EXERCISE PROMPT → Print the data that follows word for word, leaving out any picture.

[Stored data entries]
---

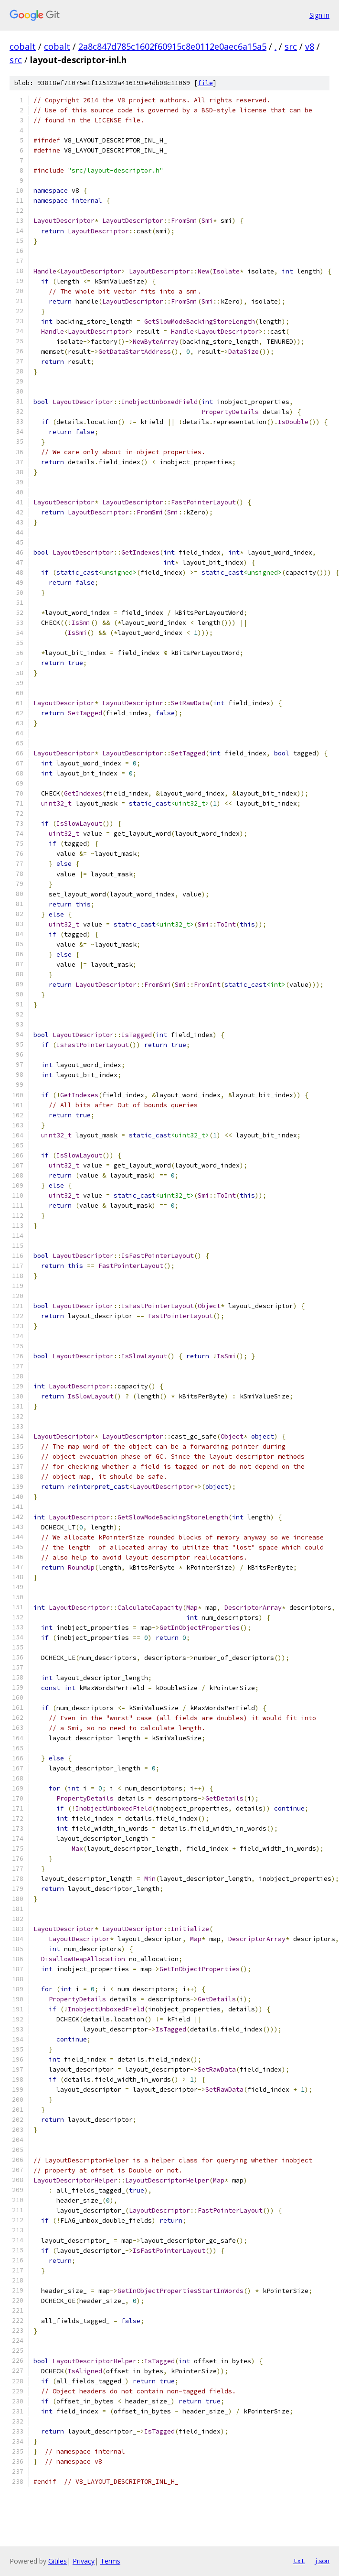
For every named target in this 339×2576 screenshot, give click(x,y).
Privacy (84, 2560)
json (321, 2560)
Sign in (319, 15)
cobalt (23, 46)
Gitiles (57, 2560)
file (205, 83)
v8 (309, 46)
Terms (110, 2560)
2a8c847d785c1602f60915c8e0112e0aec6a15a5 (172, 46)
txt (299, 2560)
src (291, 46)
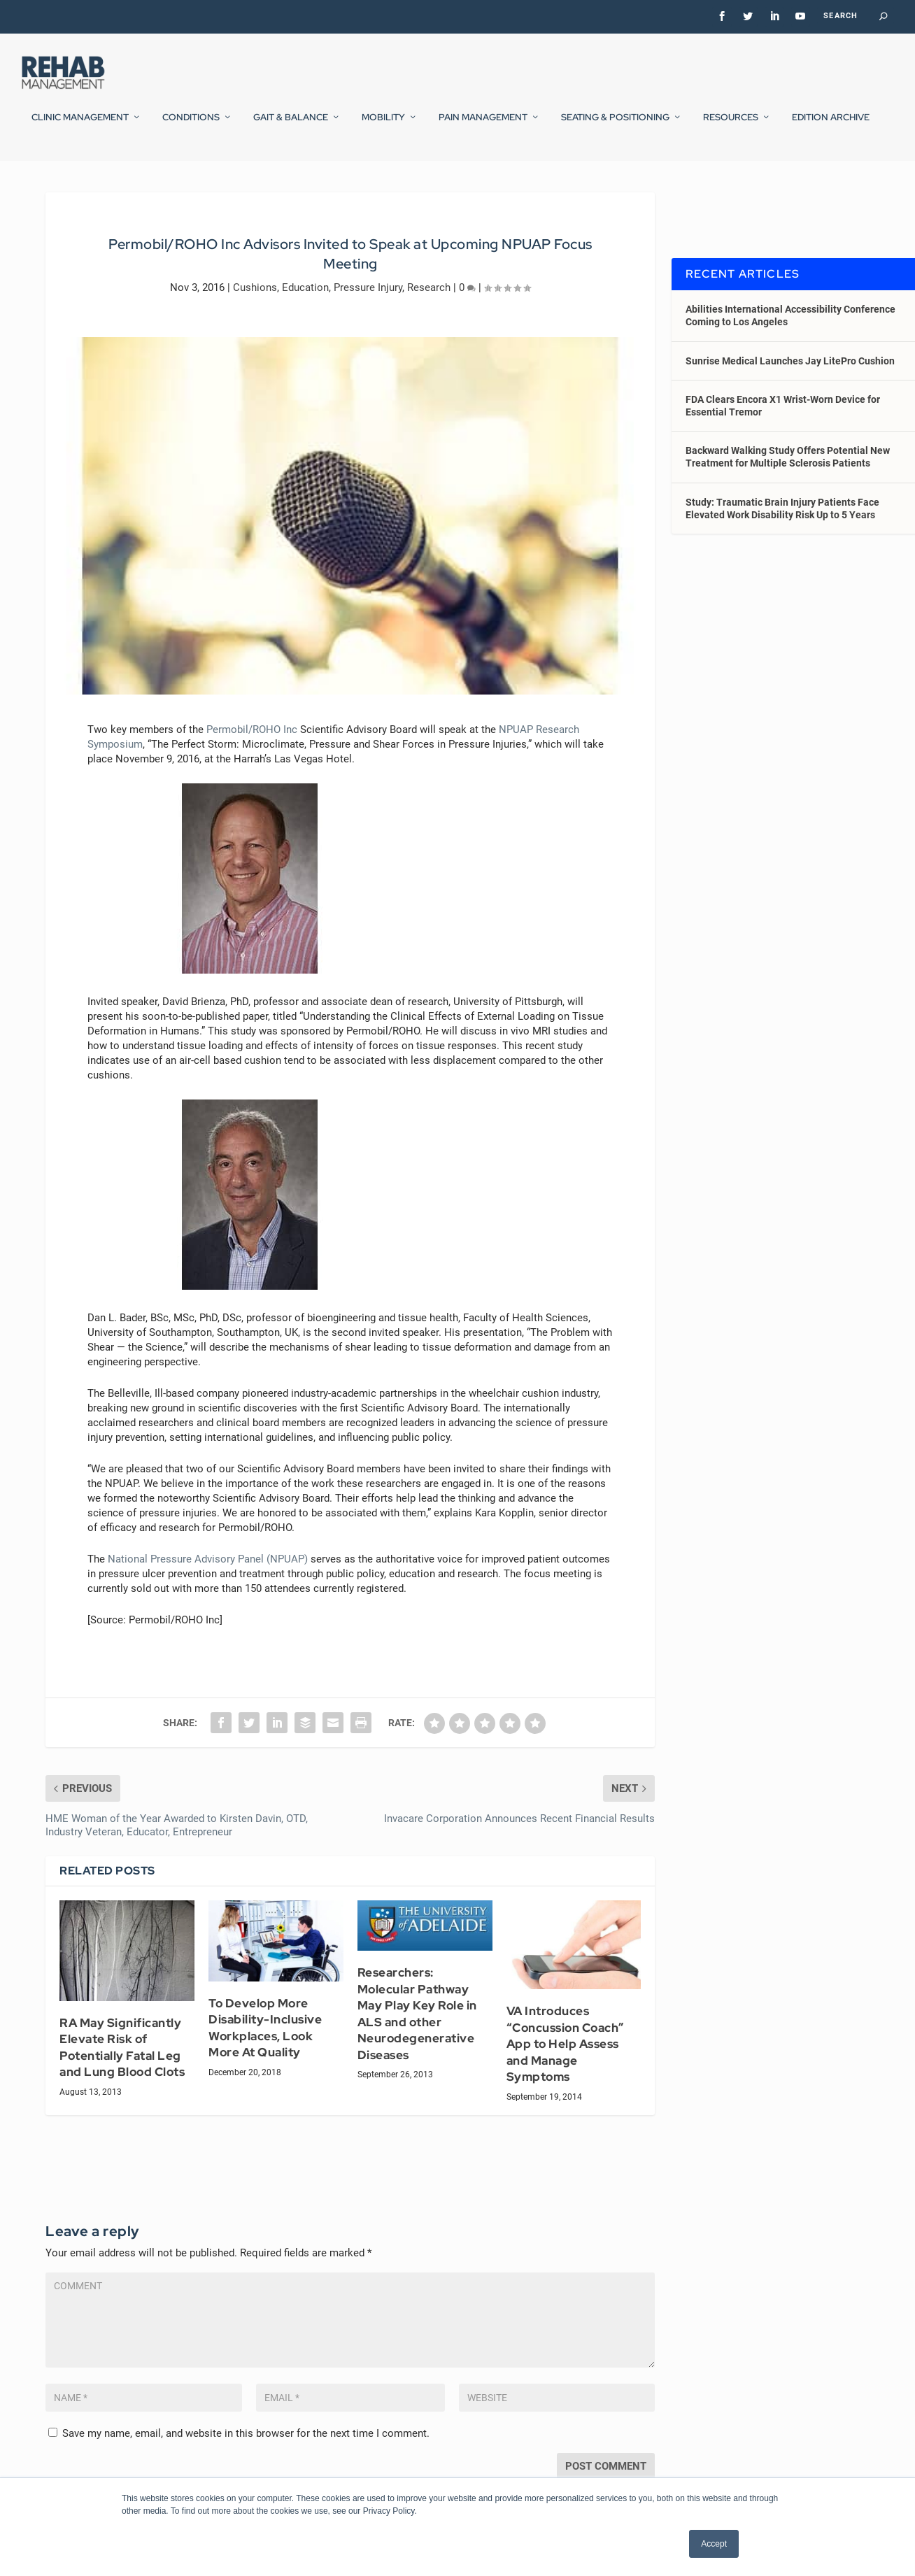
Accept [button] (714, 2544)
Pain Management (483, 125)
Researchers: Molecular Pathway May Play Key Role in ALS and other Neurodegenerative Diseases (417, 2046)
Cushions (255, 319)
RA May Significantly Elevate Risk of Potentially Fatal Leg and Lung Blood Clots (122, 2079)
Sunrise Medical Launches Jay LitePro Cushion (790, 393)
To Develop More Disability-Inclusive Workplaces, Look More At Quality (265, 2060)
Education (305, 319)
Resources (730, 125)
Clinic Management (80, 125)
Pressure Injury (368, 319)
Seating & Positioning (615, 125)
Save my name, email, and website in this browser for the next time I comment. (246, 2465)
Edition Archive (831, 125)
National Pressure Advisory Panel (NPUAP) (208, 1591)
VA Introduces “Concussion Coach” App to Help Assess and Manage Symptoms (565, 2076)
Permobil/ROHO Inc (251, 761)
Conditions (191, 125)
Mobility (383, 125)
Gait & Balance (290, 125)
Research (429, 319)
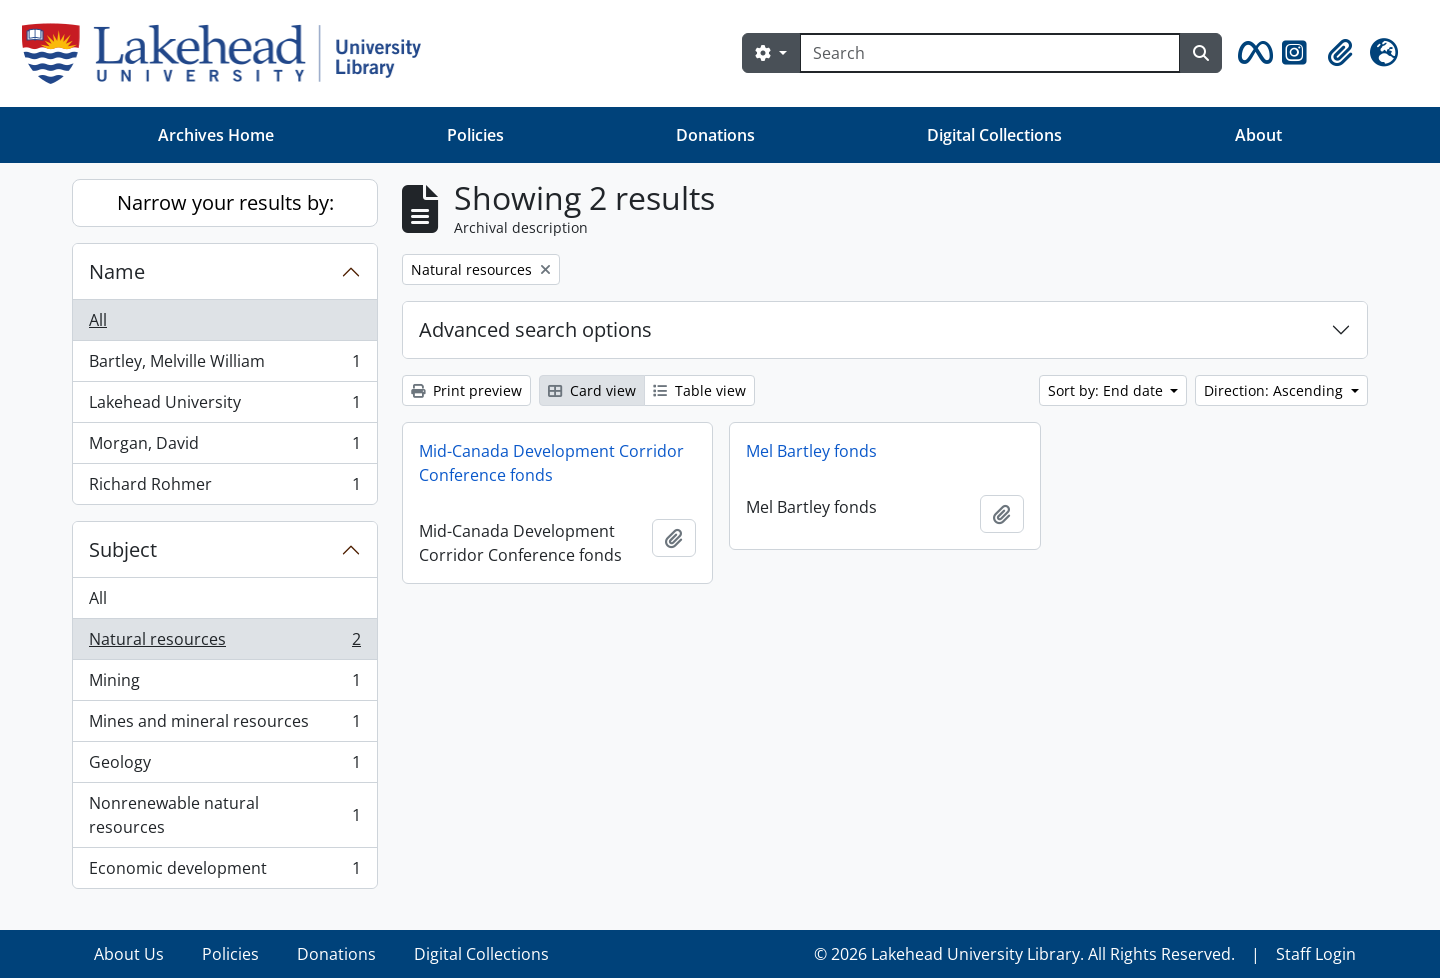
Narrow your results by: (225, 202)
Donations (715, 135)
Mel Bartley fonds (811, 451)
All (98, 320)
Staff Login (1316, 954)
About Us (129, 954)
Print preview (466, 390)
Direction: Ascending (1275, 390)
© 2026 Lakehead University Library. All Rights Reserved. (1024, 954)
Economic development (224, 872)
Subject (123, 549)
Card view (592, 390)
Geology (224, 766)
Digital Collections (994, 135)
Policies (475, 135)
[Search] (990, 53)
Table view (699, 390)
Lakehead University (224, 406)
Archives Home (216, 135)
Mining (224, 684)
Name (117, 271)
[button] (1252, 53)
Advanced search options (535, 329)
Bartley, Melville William (224, 365)
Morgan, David (224, 447)
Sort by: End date (1107, 390)
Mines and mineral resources (224, 725)
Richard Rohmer (224, 488)
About (1258, 135)
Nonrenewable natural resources (224, 815)
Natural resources (224, 643)
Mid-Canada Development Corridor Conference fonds (551, 463)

---

ANSWER SECTION →
For every named target in this 339×2576 screenshot, give click(x,y).
Privacy (84, 2560)
json (321, 2560)
Sign in (319, 15)
cobalt (23, 46)
Gitiles (57, 2560)
file (205, 83)
v8 (309, 46)
Terms (110, 2560)
2a8c847d785c1602f60915c8e0112e0aec6a15a5 (172, 46)
txt (299, 2560)
src (291, 46)
Accept [button] (714, 2544)
Pain Management (483, 125)
Researchers: Molecular Pathway May Play Key Role in ALS and other Neurodegenerative Diseases (417, 2046)
Cushions (255, 319)
RA May Significantly Elevate Risk of Potentially Fatal Leg and Lung Blood Clots (122, 2079)
Sunrise Medical Launches Jay LitePro Cushion (790, 393)
To Develop More Disability-Inclusive Workplaces, Look More At Quality (265, 2060)
Education (305, 319)
Resources (730, 125)
Clinic Management (80, 125)
Pressure Injury (368, 319)
Seating & Positioning (615, 125)
Save my name, email, and website in this browser for the next time I comment. (246, 2465)
Edition Archive (831, 125)
National Pressure Advisory Panel (NPUAP) (208, 1591)
VA Introduces “Concussion Coach” App to Help Assess and Manage Symptoms (565, 2076)
Permobil/ROHO Inc (251, 761)
Conditions (191, 125)
Mobility (383, 125)
Gait & Balance (290, 125)
Research (429, 319)
Narrow your results by: (225, 202)
Donations (715, 135)
Mel Bartley fonds (811, 451)
All (98, 320)
Staff Login (1316, 954)
About Us (129, 954)
Print preview (466, 390)
Direction: Ascending (1275, 390)
© 2026 Lakehead University Library. All Rights Reserved. (1024, 954)
Economic development (224, 872)
Subject (123, 549)
Card view (592, 390)
Geology (224, 766)
Digital Collections (994, 135)
Policies (475, 135)
[Search] (990, 53)
Table view (699, 390)
Lakehead University (224, 406)
Archives Home (216, 135)
Mining (224, 684)
Name (117, 271)
[button] (1252, 53)
Advanced search options (535, 329)
Bartley, Melville William (224, 365)
Morgan, David (224, 447)
Sort by: End date (1107, 390)
Mines and mineral resources (224, 725)
Richard Rohmer (224, 488)
About (1258, 135)
Nonrenewable natural resources (224, 815)
Natural resources (224, 643)
Mid-Canada Development Corridor Conference fonds (551, 463)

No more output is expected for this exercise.